## References
- https://docs.microsoft.com/en-us/azure/machine-learning/how-to-create-machine-learning-pipelines
- https://docs.microsoft.com/en-us/python/api/azureml-core/azureml.core.run.run?view=azure-ml-py
- https://azuredevopslabs.com/labs/vstsextend/aml/
- https://vladiliescu.net/3-ways-to-pass-data-between-azure-ml-pipeline-steps/ (3 ways to pass datasets between pipeline)

In [35]:
import pandas as pd
import numpy as np
import azureml.core
from azureml.core import Workspace
from azureml.core.authentication import ServicePrincipalAuthentication
from azureml.core import Datastore, Dataset

from azureml.core.compute import ComputeTarget, AmlCompute, ComputeInstance
from azureml.core.compute_target import ComputeTargetException
from azureml.core import Environment, Experiment,ScriptRunConfig
from azureml.core.runconfig import DockerConfiguration
from azureml.core.conda_dependencies import CondaDependencies
from azureml.pipeline.core import Pipeline
from azureml.pipeline.steps import PythonScriptStep

In [4]:
tenant_id = "72f988bf-86f1-41af-91ab-2d7cd011db47"
client_id = "2a81532b-016b-4c0e-aa43-bd9b97fbdaba"
client_secret = "NrL7Q~-CfUgOqeqJtC86ARcf2JSl2vBrHlTI5"
sp = ServicePrincipalAuthentication(tenant_id=tenant_id, # tenantID
                                    service_principal_id=client_id, # clientId
                                    service_principal_password=client_secret) # clientSecret

subscription_id = '7e48a1e8-8d3e-4e00-8bc0-098c43f5ace7'

# Azure Machine Learning resource group NOT the managed resource group
resource_group = 'rg-mlops-demo-dev' 

#Azure Machine Learning workspace name, NOT Azure Databricks workspace
workspace_name = 'ws-demo' 
ws = Workspace.get(name=workspace_name,
                   auth=sp,
                   subscription_id=subscription_id
                  ,resource_group=resource_group)
#ws.get_details()
dstore = ws.get_default_datastore()


In [6]:
datastore_name="dstore_diabetes"

if datastore_name in ws.datastores:
    adls_datastore = ws.datastores[datastore_name]
else:
    adls_datastore = Datastore.register_azure_data_lake_gen2(
       workspace=ws,
       datastore_name=datastore_name,
       filesystem="diabetes", # subscription id of ADLS account
       account_name="sasampledata", # ADLS account name
       tenant_id=tenant_id, # tenant id of service principal
       client_id=client_id, # client id of service principal
       client_secret=client_secret)

In [10]:
compute_name = "ws-demo-compute"

try:
    instance = ComputeInstance(workspace=ws, name=compute_name)
    print('Found existing instance, use it.')
except ComputeTargetException:
    compute_config = ComputeInstance.provisioning_configuration(
        vm_size='Standard_DS3_v2',
        ssh_public_access=False,
        # vnet_resourcegroup_name='<my-resource-group>',
        # vnet_name='<my-vnet-name>',
        # subnet_name='default',
        # admin_user_ssh_public_key='<my-sshkey>'
    )
    instance = ComputeInstance.create(ws, compute_name, compute_config)
    instance.wait_for_completion(show_output=True)

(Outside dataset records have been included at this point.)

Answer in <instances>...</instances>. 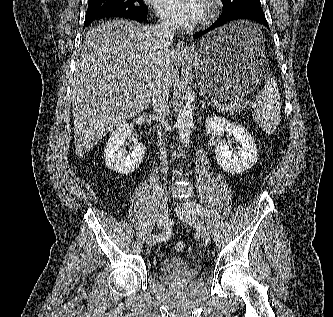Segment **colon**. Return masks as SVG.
<instances>
[{"instance_id": "obj_1", "label": "colon", "mask_w": 333, "mask_h": 317, "mask_svg": "<svg viewBox=\"0 0 333 317\" xmlns=\"http://www.w3.org/2000/svg\"><path fill=\"white\" fill-rule=\"evenodd\" d=\"M174 248L176 252H183L185 250V243L182 241H178L175 243Z\"/></svg>"}]
</instances>
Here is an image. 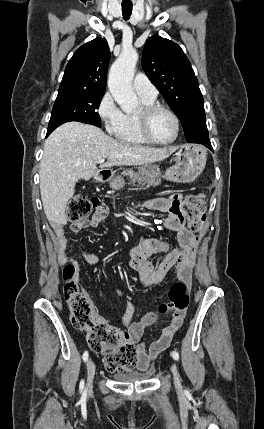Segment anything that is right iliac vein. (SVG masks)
Listing matches in <instances>:
<instances>
[{
  "instance_id": "right-iliac-vein-1",
  "label": "right iliac vein",
  "mask_w": 264,
  "mask_h": 429,
  "mask_svg": "<svg viewBox=\"0 0 264 429\" xmlns=\"http://www.w3.org/2000/svg\"><path fill=\"white\" fill-rule=\"evenodd\" d=\"M94 375H95V364L91 359H89L87 361V383L89 386L93 382Z\"/></svg>"
}]
</instances>
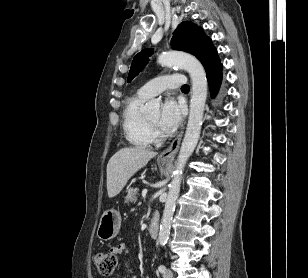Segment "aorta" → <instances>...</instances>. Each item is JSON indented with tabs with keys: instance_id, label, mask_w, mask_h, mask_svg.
Wrapping results in <instances>:
<instances>
[{
	"instance_id": "762f6f07",
	"label": "aorta",
	"mask_w": 308,
	"mask_h": 278,
	"mask_svg": "<svg viewBox=\"0 0 308 278\" xmlns=\"http://www.w3.org/2000/svg\"><path fill=\"white\" fill-rule=\"evenodd\" d=\"M158 63L166 66H178L185 69L191 78L192 96L186 133L180 148L176 169L173 173L159 231V243L164 246L170 235L172 217L180 192L181 176L188 158L193 153L199 140L205 102L207 98V78L202 64L192 55L179 51L163 52ZM160 103L151 100L145 105L148 112H157Z\"/></svg>"
}]
</instances>
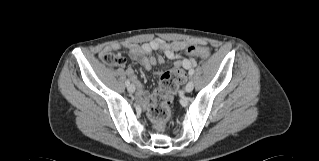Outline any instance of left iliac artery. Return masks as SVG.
I'll list each match as a JSON object with an SVG mask.
<instances>
[{
  "label": "left iliac artery",
  "mask_w": 319,
  "mask_h": 161,
  "mask_svg": "<svg viewBox=\"0 0 319 161\" xmlns=\"http://www.w3.org/2000/svg\"><path fill=\"white\" fill-rule=\"evenodd\" d=\"M194 72H195L194 69H190L189 72H188V74H189L190 76H193Z\"/></svg>",
  "instance_id": "left-iliac-artery-1"
}]
</instances>
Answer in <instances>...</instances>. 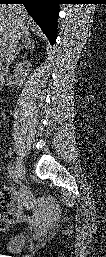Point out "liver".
Returning <instances> with one entry per match:
<instances>
[{"label": "liver", "instance_id": "1", "mask_svg": "<svg viewBox=\"0 0 106 257\" xmlns=\"http://www.w3.org/2000/svg\"><path fill=\"white\" fill-rule=\"evenodd\" d=\"M32 18L21 5L0 7V46L4 47L12 34L21 37L29 35Z\"/></svg>", "mask_w": 106, "mask_h": 257}]
</instances>
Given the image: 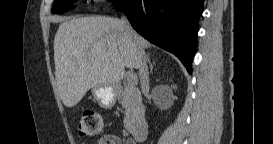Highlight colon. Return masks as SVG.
<instances>
[{
	"instance_id": "5ec220e1",
	"label": "colon",
	"mask_w": 273,
	"mask_h": 144,
	"mask_svg": "<svg viewBox=\"0 0 273 144\" xmlns=\"http://www.w3.org/2000/svg\"><path fill=\"white\" fill-rule=\"evenodd\" d=\"M103 129V121L100 114L94 109L83 111L78 123V133L82 137H94Z\"/></svg>"
}]
</instances>
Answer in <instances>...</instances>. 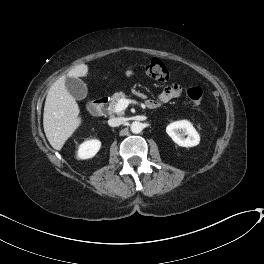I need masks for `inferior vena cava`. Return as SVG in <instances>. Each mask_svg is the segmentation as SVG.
Returning <instances> with one entry per match:
<instances>
[{
  "mask_svg": "<svg viewBox=\"0 0 264 264\" xmlns=\"http://www.w3.org/2000/svg\"><path fill=\"white\" fill-rule=\"evenodd\" d=\"M125 122L123 117L113 118L109 120V125L112 127L120 126Z\"/></svg>",
  "mask_w": 264,
  "mask_h": 264,
  "instance_id": "1",
  "label": "inferior vena cava"
}]
</instances>
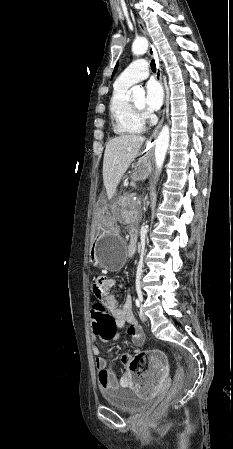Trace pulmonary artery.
<instances>
[{
  "label": "pulmonary artery",
  "mask_w": 233,
  "mask_h": 449,
  "mask_svg": "<svg viewBox=\"0 0 233 449\" xmlns=\"http://www.w3.org/2000/svg\"><path fill=\"white\" fill-rule=\"evenodd\" d=\"M149 75V66L144 59L133 61L117 78L120 85L131 86L146 79Z\"/></svg>",
  "instance_id": "pulmonary-artery-1"
}]
</instances>
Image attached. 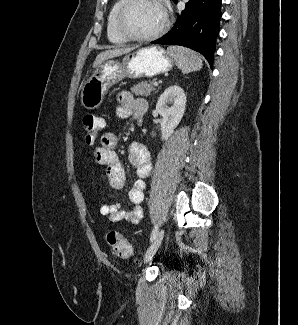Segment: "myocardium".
<instances>
[{
    "instance_id": "obj_1",
    "label": "myocardium",
    "mask_w": 298,
    "mask_h": 325,
    "mask_svg": "<svg viewBox=\"0 0 298 325\" xmlns=\"http://www.w3.org/2000/svg\"><path fill=\"white\" fill-rule=\"evenodd\" d=\"M141 0H126L124 1V3L122 4V6L120 7L118 14L116 16L115 19V28L116 31L118 32V34L123 37L124 39H126L127 41H133V42H150L153 41L155 39H157L160 35H162L164 33V31L167 28L168 25V12H167V8L165 6V4L162 2V0H149L153 3H155L160 10L163 13V23L162 25L153 33H151L150 35L144 36V37H137L132 35L131 33H129L127 31V29L124 27L123 25V19L124 16L126 14V12L128 11V9L135 3L139 2Z\"/></svg>"
}]
</instances>
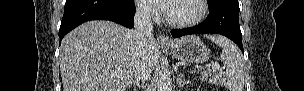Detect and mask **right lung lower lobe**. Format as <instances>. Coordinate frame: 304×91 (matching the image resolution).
I'll list each match as a JSON object with an SVG mask.
<instances>
[{
    "label": "right lung lower lobe",
    "instance_id": "98d812e1",
    "mask_svg": "<svg viewBox=\"0 0 304 91\" xmlns=\"http://www.w3.org/2000/svg\"><path fill=\"white\" fill-rule=\"evenodd\" d=\"M135 12L133 0H66L59 30L60 39L90 20H110L133 28Z\"/></svg>",
    "mask_w": 304,
    "mask_h": 91
}]
</instances>
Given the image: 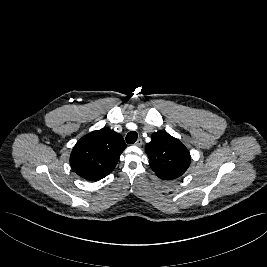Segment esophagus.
I'll return each mask as SVG.
<instances>
[{"label":"esophagus","mask_w":267,"mask_h":267,"mask_svg":"<svg viewBox=\"0 0 267 267\" xmlns=\"http://www.w3.org/2000/svg\"><path fill=\"white\" fill-rule=\"evenodd\" d=\"M142 144H143V141H142V139L141 138H139L136 142H135V145L136 146H142Z\"/></svg>","instance_id":"esophagus-1"}]
</instances>
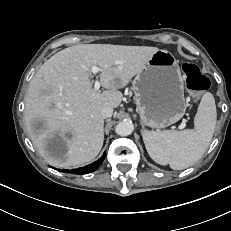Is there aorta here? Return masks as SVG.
<instances>
[{
  "mask_svg": "<svg viewBox=\"0 0 231 231\" xmlns=\"http://www.w3.org/2000/svg\"><path fill=\"white\" fill-rule=\"evenodd\" d=\"M134 130V125L131 121L124 120L119 122L115 127V132L120 136H128Z\"/></svg>",
  "mask_w": 231,
  "mask_h": 231,
  "instance_id": "1",
  "label": "aorta"
}]
</instances>
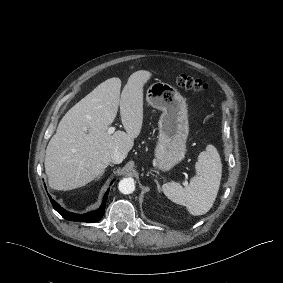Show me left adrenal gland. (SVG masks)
<instances>
[{
    "label": "left adrenal gland",
    "mask_w": 283,
    "mask_h": 283,
    "mask_svg": "<svg viewBox=\"0 0 283 283\" xmlns=\"http://www.w3.org/2000/svg\"><path fill=\"white\" fill-rule=\"evenodd\" d=\"M156 178H157V176H156ZM154 181H155V183L157 184V189H158V191L160 192V191H161V187H160V185H159L158 180L155 179Z\"/></svg>",
    "instance_id": "obj_1"
}]
</instances>
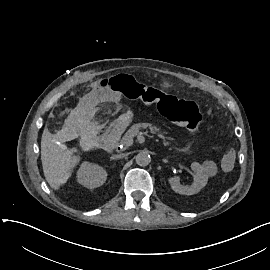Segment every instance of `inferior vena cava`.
<instances>
[{
  "label": "inferior vena cava",
  "instance_id": "obj_1",
  "mask_svg": "<svg viewBox=\"0 0 270 270\" xmlns=\"http://www.w3.org/2000/svg\"><path fill=\"white\" fill-rule=\"evenodd\" d=\"M124 156H125V155L122 154V155L120 156V158H122V157H124ZM115 158H118V157L115 156Z\"/></svg>",
  "mask_w": 270,
  "mask_h": 270
}]
</instances>
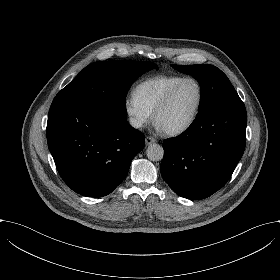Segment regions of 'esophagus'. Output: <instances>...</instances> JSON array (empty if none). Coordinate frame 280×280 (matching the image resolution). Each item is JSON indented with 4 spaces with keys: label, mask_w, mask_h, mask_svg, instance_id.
<instances>
[{
    "label": "esophagus",
    "mask_w": 280,
    "mask_h": 280,
    "mask_svg": "<svg viewBox=\"0 0 280 280\" xmlns=\"http://www.w3.org/2000/svg\"><path fill=\"white\" fill-rule=\"evenodd\" d=\"M156 142V139L155 138H153V137H151V136H146L145 137V144L147 145V146H149V145H151V144H153V143H155Z\"/></svg>",
    "instance_id": "esophagus-1"
}]
</instances>
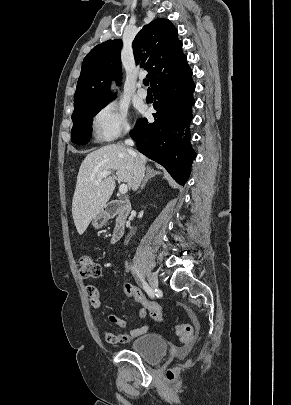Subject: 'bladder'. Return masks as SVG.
Masks as SVG:
<instances>
[{
    "mask_svg": "<svg viewBox=\"0 0 291 405\" xmlns=\"http://www.w3.org/2000/svg\"><path fill=\"white\" fill-rule=\"evenodd\" d=\"M128 350L136 353L148 363H157L166 355L168 346L162 335L148 332L132 340Z\"/></svg>",
    "mask_w": 291,
    "mask_h": 405,
    "instance_id": "1",
    "label": "bladder"
}]
</instances>
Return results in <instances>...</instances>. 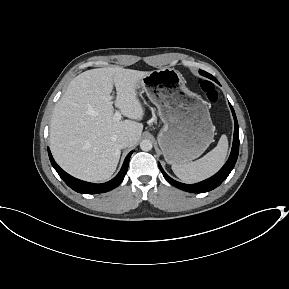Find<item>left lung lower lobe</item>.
I'll return each instance as SVG.
<instances>
[{
  "instance_id": "1",
  "label": "left lung lower lobe",
  "mask_w": 289,
  "mask_h": 289,
  "mask_svg": "<svg viewBox=\"0 0 289 289\" xmlns=\"http://www.w3.org/2000/svg\"><path fill=\"white\" fill-rule=\"evenodd\" d=\"M230 108L234 117V121H235V129H234V139H233V145H232V150H231V154L230 157L228 159V161L226 162V164L221 168V170L215 174L214 176H212L209 179H206L202 182L196 183V184H183L180 182L175 181L174 179L170 178L162 169L161 165L159 164L160 170L163 174V176L165 177V179L172 184L173 186L187 191V192H191V193H204V192H208L211 191L213 189H215L216 187H218L230 174V172L232 171V169L235 166V163L237 161L238 158V153H239V128H238V122H237V118L234 112L233 107L230 104Z\"/></svg>"
}]
</instances>
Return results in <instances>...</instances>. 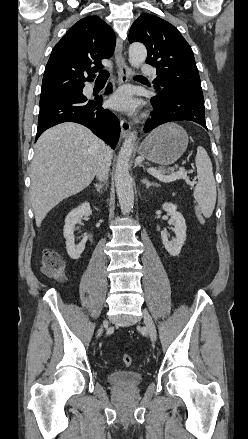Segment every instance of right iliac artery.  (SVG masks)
<instances>
[{
	"label": "right iliac artery",
	"instance_id": "obj_1",
	"mask_svg": "<svg viewBox=\"0 0 248 439\" xmlns=\"http://www.w3.org/2000/svg\"><path fill=\"white\" fill-rule=\"evenodd\" d=\"M102 328H103V327L100 325V326L96 329L95 334H96L97 336H100V335L102 334V331H101Z\"/></svg>",
	"mask_w": 248,
	"mask_h": 439
}]
</instances>
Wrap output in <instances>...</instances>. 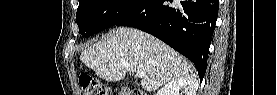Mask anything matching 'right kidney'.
I'll return each mask as SVG.
<instances>
[{"instance_id": "ca27d5eb", "label": "right kidney", "mask_w": 277, "mask_h": 95, "mask_svg": "<svg viewBox=\"0 0 277 95\" xmlns=\"http://www.w3.org/2000/svg\"><path fill=\"white\" fill-rule=\"evenodd\" d=\"M181 88L185 89V95H196L198 83L191 77H183L168 82L156 95H179Z\"/></svg>"}]
</instances>
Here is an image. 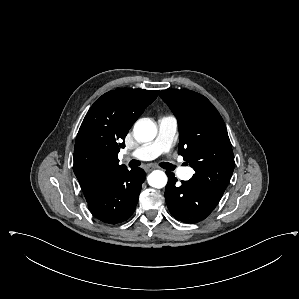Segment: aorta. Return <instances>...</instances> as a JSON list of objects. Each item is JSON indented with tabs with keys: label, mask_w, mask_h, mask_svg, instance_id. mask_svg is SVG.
<instances>
[{
	"label": "aorta",
	"mask_w": 299,
	"mask_h": 299,
	"mask_svg": "<svg viewBox=\"0 0 299 299\" xmlns=\"http://www.w3.org/2000/svg\"><path fill=\"white\" fill-rule=\"evenodd\" d=\"M157 134L155 124L148 119H141L134 125V137L140 142L152 141ZM148 184L154 188H163L167 184V176L161 170H154L148 175Z\"/></svg>",
	"instance_id": "1"
}]
</instances>
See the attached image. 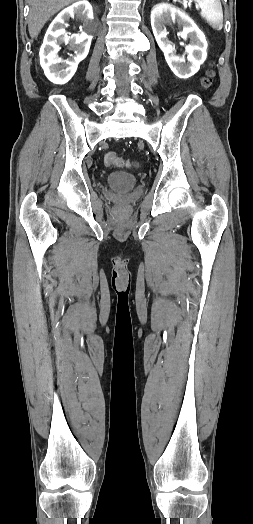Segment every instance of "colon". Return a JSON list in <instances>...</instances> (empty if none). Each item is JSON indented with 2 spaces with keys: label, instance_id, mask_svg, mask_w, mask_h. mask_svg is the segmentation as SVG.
<instances>
[{
  "label": "colon",
  "instance_id": "1",
  "mask_svg": "<svg viewBox=\"0 0 253 524\" xmlns=\"http://www.w3.org/2000/svg\"><path fill=\"white\" fill-rule=\"evenodd\" d=\"M215 78V72L210 71L208 72L207 76L203 78L202 80V86L204 88H209L212 86ZM104 163L108 167H121V166H129V164H125L121 157L114 151L106 153L104 156Z\"/></svg>",
  "mask_w": 253,
  "mask_h": 524
}]
</instances>
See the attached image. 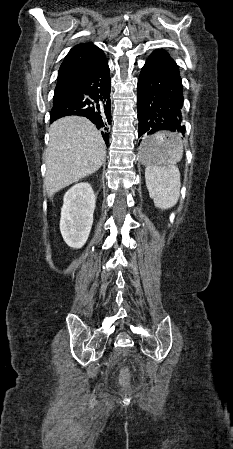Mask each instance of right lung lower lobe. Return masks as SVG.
<instances>
[{
  "mask_svg": "<svg viewBox=\"0 0 233 449\" xmlns=\"http://www.w3.org/2000/svg\"><path fill=\"white\" fill-rule=\"evenodd\" d=\"M110 70L107 60L81 79L61 88L62 96L54 100L51 123L69 115L87 117L108 145V125L111 124Z\"/></svg>",
  "mask_w": 233,
  "mask_h": 449,
  "instance_id": "1",
  "label": "right lung lower lobe"
}]
</instances>
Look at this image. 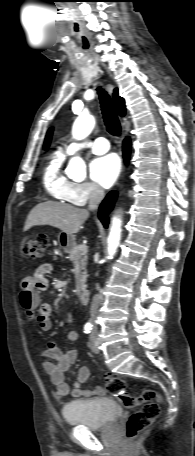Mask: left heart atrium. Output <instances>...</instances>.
I'll list each match as a JSON object with an SVG mask.
<instances>
[{"label":"left heart atrium","instance_id":"left-heart-atrium-1","mask_svg":"<svg viewBox=\"0 0 195 456\" xmlns=\"http://www.w3.org/2000/svg\"><path fill=\"white\" fill-rule=\"evenodd\" d=\"M91 178L103 188L111 187L117 180L121 163L117 155L108 154L93 159L89 166Z\"/></svg>","mask_w":195,"mask_h":456}]
</instances>
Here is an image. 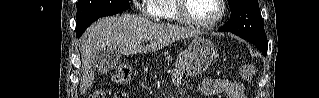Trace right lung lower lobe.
Returning a JSON list of instances; mask_svg holds the SVG:
<instances>
[{
  "mask_svg": "<svg viewBox=\"0 0 319 98\" xmlns=\"http://www.w3.org/2000/svg\"><path fill=\"white\" fill-rule=\"evenodd\" d=\"M116 13H105V14H99V15H94L90 17H86L80 20H77L76 22V36L79 38L83 32L86 30L88 26H90L95 20L99 19L100 17L104 16H110L114 15Z\"/></svg>",
  "mask_w": 319,
  "mask_h": 98,
  "instance_id": "obj_1",
  "label": "right lung lower lobe"
}]
</instances>
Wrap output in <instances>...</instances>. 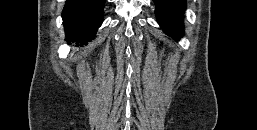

Found existing instance, use it.


In [12]:
dataset_name = "ds_diabetes"

train_ds = Dataset.Tabular.from_delimited_files(path=(adls_datastore, "diabetes.csv"))
train_ds.register(ws, dataset_name, create_new_version=True)  

{
  "source": [
    "('dstore_diabetes', 'diabetes.csv')"
  ],
  "definition": [
    "GetDatastoreFiles",
    "ParseDelimited",
    "DropColumns",
    "SetColumnTypes"
  ],
  "registration": {
    "id": "615dd694-5f49-4f6c-9818-84a0d50aacd0",
    "name": "ds_diabetes",
    "version": 1,
    "workspace": "Workspace.create(name='ws-demo', subscription_id='7e48a1e8-8d3e-4e00-8bc0-098c43f5ace7', resource_group='rg-mlops-demo-dev')"
  }
}

In [13]:
df = train_ds.to_pandas_dataframe()

In [14]:
df.head()

Unnamed: 0,AGE,SEX,BMI,BP,S1,S2,S3,S4,S5,S6,Y
0,0.038076,0.05068,0.061696,0.021872,-0.044223,-0.034821,-0.043401,-0.002592,0.019908,-0.017646,151.0
1,-0.001882,-0.044642,-0.051474,-0.026328,-0.008449,-0.019163,0.074412,-0.039493,-0.06833,-0.092204,75.0
2,0.085299,0.05068,0.044451,-0.005671,-0.045599,-0.034194,-0.032356,-0.002592,0.002864,-0.02593,141.0
3,-0.089063,-0.044642,-0.011595,-0.036656,0.012191,0.024991,-0.036038,0.034309,0.022692,-0.009362,206.0
4,0.005383,-0.044642,-0.036385,0.021872,0.003935,0.015596,0.008142,-0.002592,-0.031991,-0.046641,135.0


## Without Pipeline

In [27]:
'''myenv = Environment("myenv")
myenv.python.conda_dependencies = CondaDependencies.create(conda_packages=['scikit-learn==0.19.1'
                                                                           ,"numpy==1.14.5"
                                                                          ,"pandas==0.23.1"
                                                                          ,"scipy==1.0.0"])

# Enable Docker
docker_config = DockerConfiguration(use_docker=True)

# Attach Experiment
experiment_name = "mlops-demo"
exp = Experiment(workspace=ws, name=experiment_name)
print(exp.name, exp.workspace.name, sep="\n")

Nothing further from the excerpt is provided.